Task directions: The whole listing needs to be written out exactly, except for any images.

Data extract:

····················

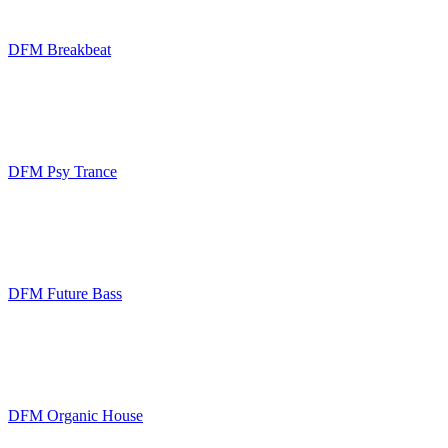
DFM Breakbeat
DFM Psy Trance
DFM Future Bass
DFM Organic House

····················

Solution below:
DFM Breakbeat
DFM Psy Trance
DFM Future Bass
DFM Organic House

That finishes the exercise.